Esta actitud no debe darse nunca por sentada. La persona que sienta que ha llegado a un punto en el nadie ni nada puede enseñarle nada, en realidad ha permitido crecer la dichosa soberbia, poniendo en peligro mortal su perseverancia, que nadie tiene asegurada. Porque, no sólo se ven defecciones de nóveles: veteranas militantes de la Causa la han traicionado de forma sorprendente tras años y años de servicio.
«Que la vive en todos y cada uno de los ámbitos de su vida». Esto es, que aplica la Tradición, dentro de un orden y siempre con la prudencia necesaria, en cada aspecto de su existencia: en su vida espiritual, en su familia, en sus necesidades materiales, en su vocación, en sus labores… Sólo como ejemplo vivo de la Tradición será capaz de cultivar las virtudes necesarias para transmitir de verdad la Tradición a todos aquellos que, de lo contrario, no la recibirían.
Estas dos características, la formación completa y su vivencia, es lo que, con la ayuda de Dios, va a permitir a la Margarita ser contada entre las sensatas (Mt 25, 1-13), porque actuará con la sabiduría que describe el Apóstol Santiago en 3,17: «la sabiduría que desciende de arriba, primeramente es pura, después pacífica, modesta, dócil, concorde con lo bueno, llena de misericordia y de excelentes frutos, no se mete a juzgar y es ajena a la hipocresía».
A partir de ahí, de una forma natural y siempre guiada por la Providencia, va a ser cuando: «impelida por un verdadero sentido de caridad, lucha por su restauración completa en la sociedad». Y, ¿cómo lleva a cabo esa lucha por la Santa Causa? Lo primero que hace es adherirse a lo que hay. Porque hay una organización previa formada bajo el mandato del Rey legítimo. Y nos guste o no, lo que diferencia a un tradicionalista de un carlista es el Rey. Y cualquier esfuerzo, por bien intencionado que sea, si conlleva poner palos en las ruedas de dicha organización existente, implica confundir el objetivo de la lucha. Recomendamos la lectura y meditación del inolvidable artículo de Álvaro de Tarfe de consideraciones sobre el devocionario del Requeté (en carlismo.es) para ver si podemos figurar entre los verdaderos defensores de la Santa Causa.
Porque, si es así, indefectiblemente se nos irán presentando formas de colaborar e, incluso, de aportar algo que pueda considerarse un avance en el carlismo que, no olvidemos, acumula ya casi dos siglos de existencia.

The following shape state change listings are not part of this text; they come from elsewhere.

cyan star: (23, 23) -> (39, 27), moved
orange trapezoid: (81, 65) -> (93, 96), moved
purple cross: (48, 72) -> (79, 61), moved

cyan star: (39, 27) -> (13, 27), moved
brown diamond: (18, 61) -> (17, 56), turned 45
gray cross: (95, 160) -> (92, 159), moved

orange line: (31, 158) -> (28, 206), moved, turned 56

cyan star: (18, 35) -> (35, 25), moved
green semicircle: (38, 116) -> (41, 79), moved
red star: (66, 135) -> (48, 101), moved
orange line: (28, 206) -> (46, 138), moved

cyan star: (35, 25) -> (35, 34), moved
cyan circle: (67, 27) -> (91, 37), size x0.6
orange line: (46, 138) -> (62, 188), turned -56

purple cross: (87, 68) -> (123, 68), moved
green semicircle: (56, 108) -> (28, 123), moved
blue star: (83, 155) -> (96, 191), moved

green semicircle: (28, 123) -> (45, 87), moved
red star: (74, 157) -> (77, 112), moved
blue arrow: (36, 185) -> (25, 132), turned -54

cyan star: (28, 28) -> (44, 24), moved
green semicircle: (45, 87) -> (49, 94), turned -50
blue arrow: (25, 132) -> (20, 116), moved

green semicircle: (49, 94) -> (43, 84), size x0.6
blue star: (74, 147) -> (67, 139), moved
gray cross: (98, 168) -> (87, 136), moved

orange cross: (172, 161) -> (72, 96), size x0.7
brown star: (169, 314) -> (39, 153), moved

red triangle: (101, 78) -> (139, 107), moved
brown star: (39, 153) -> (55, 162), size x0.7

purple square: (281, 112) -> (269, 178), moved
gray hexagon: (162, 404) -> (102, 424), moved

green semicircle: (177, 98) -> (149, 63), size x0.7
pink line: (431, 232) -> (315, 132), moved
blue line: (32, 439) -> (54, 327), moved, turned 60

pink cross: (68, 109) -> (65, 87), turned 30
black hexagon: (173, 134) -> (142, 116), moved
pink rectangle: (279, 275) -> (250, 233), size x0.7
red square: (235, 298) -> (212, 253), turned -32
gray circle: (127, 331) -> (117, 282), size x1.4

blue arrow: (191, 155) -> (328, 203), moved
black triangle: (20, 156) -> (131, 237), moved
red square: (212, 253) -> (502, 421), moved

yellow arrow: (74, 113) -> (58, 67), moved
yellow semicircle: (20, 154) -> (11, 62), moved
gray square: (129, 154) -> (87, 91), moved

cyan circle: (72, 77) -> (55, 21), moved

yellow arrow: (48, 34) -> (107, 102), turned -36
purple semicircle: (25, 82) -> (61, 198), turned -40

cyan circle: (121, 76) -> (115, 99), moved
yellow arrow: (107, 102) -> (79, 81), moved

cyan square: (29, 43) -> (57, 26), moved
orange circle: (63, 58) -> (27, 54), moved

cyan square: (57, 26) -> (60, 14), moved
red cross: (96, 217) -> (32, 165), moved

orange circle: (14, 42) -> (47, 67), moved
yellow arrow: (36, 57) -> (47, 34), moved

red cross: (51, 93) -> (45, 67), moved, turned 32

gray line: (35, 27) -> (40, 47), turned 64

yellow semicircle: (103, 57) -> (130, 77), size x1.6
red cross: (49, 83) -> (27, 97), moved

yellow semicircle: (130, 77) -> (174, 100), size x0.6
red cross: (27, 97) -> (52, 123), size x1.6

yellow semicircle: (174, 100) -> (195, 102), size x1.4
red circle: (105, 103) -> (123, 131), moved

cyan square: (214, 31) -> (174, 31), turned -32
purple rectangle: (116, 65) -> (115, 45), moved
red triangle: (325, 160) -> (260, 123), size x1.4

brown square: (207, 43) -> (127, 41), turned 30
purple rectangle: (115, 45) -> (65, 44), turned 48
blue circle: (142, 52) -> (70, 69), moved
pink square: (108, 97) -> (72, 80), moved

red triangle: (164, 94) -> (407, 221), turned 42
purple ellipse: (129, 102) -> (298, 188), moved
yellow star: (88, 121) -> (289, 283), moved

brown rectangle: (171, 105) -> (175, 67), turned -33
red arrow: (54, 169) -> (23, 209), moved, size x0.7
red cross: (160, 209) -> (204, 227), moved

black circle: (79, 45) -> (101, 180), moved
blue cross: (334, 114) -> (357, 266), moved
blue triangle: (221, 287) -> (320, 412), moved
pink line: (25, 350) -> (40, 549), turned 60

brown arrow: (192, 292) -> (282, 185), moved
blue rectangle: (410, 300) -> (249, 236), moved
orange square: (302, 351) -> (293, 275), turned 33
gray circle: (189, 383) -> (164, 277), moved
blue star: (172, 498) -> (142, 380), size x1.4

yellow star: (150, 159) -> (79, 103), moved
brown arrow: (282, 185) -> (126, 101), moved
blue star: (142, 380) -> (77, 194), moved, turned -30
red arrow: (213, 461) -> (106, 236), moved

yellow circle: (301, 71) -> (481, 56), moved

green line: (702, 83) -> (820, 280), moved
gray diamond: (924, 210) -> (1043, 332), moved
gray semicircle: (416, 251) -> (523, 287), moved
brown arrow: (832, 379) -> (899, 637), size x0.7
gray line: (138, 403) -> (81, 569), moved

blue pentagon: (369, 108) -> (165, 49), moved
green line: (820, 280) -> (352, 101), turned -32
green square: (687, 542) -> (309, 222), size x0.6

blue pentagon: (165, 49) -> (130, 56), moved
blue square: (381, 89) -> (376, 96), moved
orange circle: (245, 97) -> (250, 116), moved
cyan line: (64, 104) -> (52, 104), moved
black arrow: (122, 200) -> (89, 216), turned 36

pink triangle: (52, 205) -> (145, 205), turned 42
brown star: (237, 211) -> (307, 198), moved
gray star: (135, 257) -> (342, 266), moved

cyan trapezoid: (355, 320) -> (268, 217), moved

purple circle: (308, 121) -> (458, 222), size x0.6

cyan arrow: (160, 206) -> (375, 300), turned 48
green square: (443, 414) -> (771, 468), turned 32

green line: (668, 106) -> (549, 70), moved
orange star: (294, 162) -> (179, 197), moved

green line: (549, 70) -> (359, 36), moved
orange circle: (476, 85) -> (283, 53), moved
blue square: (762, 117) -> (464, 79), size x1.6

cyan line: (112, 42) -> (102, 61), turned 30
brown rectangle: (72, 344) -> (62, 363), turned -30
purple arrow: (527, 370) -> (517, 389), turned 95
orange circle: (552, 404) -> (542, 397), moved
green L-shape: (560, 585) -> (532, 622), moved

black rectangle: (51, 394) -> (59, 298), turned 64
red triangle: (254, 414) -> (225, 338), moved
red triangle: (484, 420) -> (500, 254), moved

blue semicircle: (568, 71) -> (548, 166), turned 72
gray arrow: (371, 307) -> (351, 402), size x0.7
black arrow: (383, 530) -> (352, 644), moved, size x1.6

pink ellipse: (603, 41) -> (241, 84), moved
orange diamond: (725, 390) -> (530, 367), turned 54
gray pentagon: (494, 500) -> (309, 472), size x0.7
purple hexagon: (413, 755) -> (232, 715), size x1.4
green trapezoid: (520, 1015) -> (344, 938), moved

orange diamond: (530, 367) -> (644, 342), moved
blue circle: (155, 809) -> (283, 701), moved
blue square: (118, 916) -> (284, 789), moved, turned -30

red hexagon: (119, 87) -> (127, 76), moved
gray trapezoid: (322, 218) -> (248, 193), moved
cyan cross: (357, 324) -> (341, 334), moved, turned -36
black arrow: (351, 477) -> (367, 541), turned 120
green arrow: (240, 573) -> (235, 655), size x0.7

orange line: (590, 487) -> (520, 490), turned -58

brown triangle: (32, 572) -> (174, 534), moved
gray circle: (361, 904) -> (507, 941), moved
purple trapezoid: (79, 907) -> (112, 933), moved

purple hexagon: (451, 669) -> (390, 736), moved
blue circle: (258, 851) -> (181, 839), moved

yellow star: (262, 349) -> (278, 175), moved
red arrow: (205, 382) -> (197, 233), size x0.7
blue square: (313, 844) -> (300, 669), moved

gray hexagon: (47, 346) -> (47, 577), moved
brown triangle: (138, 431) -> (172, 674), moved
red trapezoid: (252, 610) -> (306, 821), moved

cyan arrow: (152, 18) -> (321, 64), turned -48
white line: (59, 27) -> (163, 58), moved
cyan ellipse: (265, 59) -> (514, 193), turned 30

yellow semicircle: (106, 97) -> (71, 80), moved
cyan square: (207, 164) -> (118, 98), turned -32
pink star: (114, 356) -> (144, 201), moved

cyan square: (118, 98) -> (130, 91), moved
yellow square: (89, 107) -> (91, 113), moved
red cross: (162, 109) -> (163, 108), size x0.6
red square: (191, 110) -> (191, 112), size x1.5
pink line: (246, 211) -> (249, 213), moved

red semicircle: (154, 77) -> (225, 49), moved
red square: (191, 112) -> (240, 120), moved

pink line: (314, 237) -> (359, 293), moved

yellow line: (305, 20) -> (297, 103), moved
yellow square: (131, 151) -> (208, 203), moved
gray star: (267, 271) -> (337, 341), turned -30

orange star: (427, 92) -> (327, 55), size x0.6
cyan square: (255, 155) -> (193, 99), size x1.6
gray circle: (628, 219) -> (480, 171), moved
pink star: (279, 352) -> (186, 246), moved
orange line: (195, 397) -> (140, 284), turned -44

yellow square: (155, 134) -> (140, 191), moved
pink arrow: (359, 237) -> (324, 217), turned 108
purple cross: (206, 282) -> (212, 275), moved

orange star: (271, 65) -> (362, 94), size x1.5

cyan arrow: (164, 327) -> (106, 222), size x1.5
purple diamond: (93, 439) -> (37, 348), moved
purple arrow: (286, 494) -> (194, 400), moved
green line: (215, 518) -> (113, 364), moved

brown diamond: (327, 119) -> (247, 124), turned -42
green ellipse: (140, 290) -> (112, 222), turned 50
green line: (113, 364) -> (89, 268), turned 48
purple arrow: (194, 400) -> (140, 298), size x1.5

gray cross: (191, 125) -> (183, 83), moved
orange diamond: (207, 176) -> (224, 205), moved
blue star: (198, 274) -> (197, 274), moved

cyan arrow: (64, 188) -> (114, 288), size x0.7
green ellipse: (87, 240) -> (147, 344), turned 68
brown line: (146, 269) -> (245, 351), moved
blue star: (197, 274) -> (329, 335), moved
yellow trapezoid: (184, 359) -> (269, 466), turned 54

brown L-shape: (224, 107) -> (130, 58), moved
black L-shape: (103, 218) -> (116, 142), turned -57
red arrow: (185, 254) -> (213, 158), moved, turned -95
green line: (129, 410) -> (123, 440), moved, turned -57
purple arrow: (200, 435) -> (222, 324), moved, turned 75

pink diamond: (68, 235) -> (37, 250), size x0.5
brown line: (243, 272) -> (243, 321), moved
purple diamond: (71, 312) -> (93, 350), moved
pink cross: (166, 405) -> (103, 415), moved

Y, para mantenerse en el combate, lo principal es pedir al Cielo la gracia de la perseverancia. Porque es una batalla de por vida; en ella nos jugamos nuestra salvación eterna y la de aquellos con los que tenemos una responsabilidad.
En las letanías a Nuestra Señora de los Dolores, advocación que acabamos de celebrar, Pío VII la llama «Margarita Virginorum», esto es: Perla de las Vírgenes. Siendo Ella nuestro modelo, pongámonos siempre bajo su guía para que nos vaya formando, capa a capa, y que, un día, podamos ser llamadas, cada una de nosotras: Margarita Traditionis.